Just as an FYI - it is not at all abnormal for a girl not to start menstruating before 14, nor does it indicate a need for hormone therapy, etc. It's really only considered a concern if she hasn't started by ~16.
post #9 of 17
Thread Starter 
I didn't say I've known girls who were put on hormone therapy at 14, I said the only ones I've personally known who didn't menstruate at that age had problems and that many didn't menstruate until they began hormone therapy. I know it's within the range of normal, but in the cases of girls I have actually known in real life it's always been pathological. Please don't read more into it than I've written.
post #10 of 17
I've told my ds he can get his ear pierced when he is 13. If he still wants it.
post #11 of 17
You can say either double digits : 10 yo
or teenager : 13yo
post #12 of 17
In our family we have phrased things that when you hit 10 you begin the journey to adulthood, and that lasts 10-14, then you are ready to take on the responsibilities of a young adult. For us it is about respect, about treating them as people in charge of their lives and bodies. We don't want them to feel 'parented' and oppressed through their teen years (13-19) and then suddenly be expected to be mature adults.

(our eldest will be 10 soon.) we think treating them as respected young adults first will help them act as such.

As for the ear piercing, I'd want to chat with him about why, and if he's ready to care for it and manage it, whatever age suits. I can say all that with children who have no interest in piercings but we really try to parent from a place of respecting their choices, and if they want such a thing, it's not really harmful so go for it.

When my kids were younger I had big ideas about not allowing stuff I felt was too mature (hair dye, etc) but as they age I find I need to re-think my outlook on all this stuff, so I don't limit them in ways that are disrespectful. If they want it, they want it.
post #13 of 17
For us (we were all girls, but this would work for boys too) we were allowed to get our ears pierced when we entered junior high.

Amy
post #14 of 17
Voice change.
post #15 of 17
I told my dd she could get her ears pierced when she wanted to and was ready.

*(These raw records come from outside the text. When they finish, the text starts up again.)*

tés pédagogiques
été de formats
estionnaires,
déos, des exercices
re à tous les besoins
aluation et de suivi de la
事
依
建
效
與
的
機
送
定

If you are set on waiting until they are a certain age I would just use a certain age so it can be the same for all kids.
post #16 of 17
Quote:
Originally Posted by tbone_kneegrabber View Post
You can say either double digits : 10 yo
or teenager : 13yo
That makes the most sense to me. That way its the same age for boys and girls. Waiting for signs of puberty seems a bit weird to me.
post #17 of 17
eilonwy this is my philosophy regarding piercings. of course i only have a girl.

i would do it when my dd knew exactly what she was getting into. she did at 3. she told me exactly what it meant and the aftercare she would need to do to her ears. she knew it would hurt and she was willing to put up with the pain.

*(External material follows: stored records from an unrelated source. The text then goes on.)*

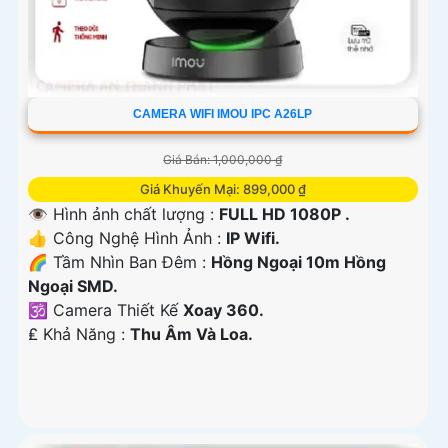
CAMERA WIFI IMOU IPC A26LP
Giá Bán: 1,000,000 ₫
Giá Khuyến Mại: 899,000 ₫
👁 Hình ảnh chất lượng :
FULL HD 1080P .
👍 Công Nghệ Hình Ảnh :
IP Wifi.
🌈 Tầm Nhìn Ban Đêm :
Hồng Ngoại 10m Hồng
Ngoại SMD.
🕉️ Camera Thiết Kế
Xoay 360.
️₤ Khả Năng :
Thu Âm Và Loa.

so i dont really let a number hold her back. mind you though i come from a culture that pierces ears at babyhood. so my cultural perspective might be different.

i say this because i have read your previous postings. and in your case i find even tho your son is 7.5 - he is really more like a 9 year old. he is one of the matured ones on the board. please correct me if i am wrong because i base this on your musings in your posts here on MDC.